Source data:
* * * *
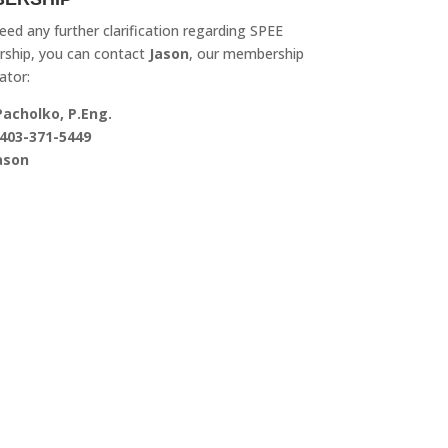
need any further clarification regarding SPEE
ship, you can contact
Jason
, our membership
ator:
Pacholko, P.Eng.
403-371-5449
ason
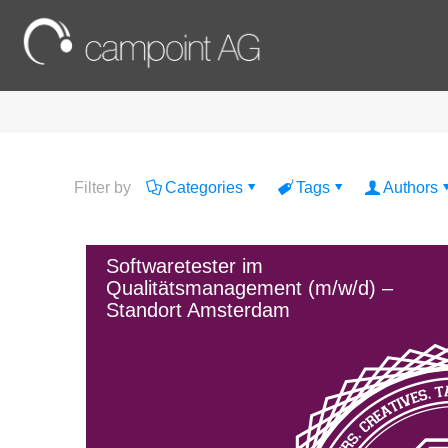
Filter by
Categories
Tags
Authors
Softwaretester im
Qualitätsmanagement (m/w/d) –
Standort Amsterdam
* * * *
Exercise details: Beginning at the line with "ship, you can contact", reproduce each line exactly through the last line of the records above, with pictures left out.

Task result:
ship, you can contact
Jason
, our membership
ator:
Pacholko, P.Eng.
403-371-5449
ason
Filter by
Categories
Tags
Authors
Softwaretester im
Qualitätsmanagement (m/w/d) –
Standort Amsterdam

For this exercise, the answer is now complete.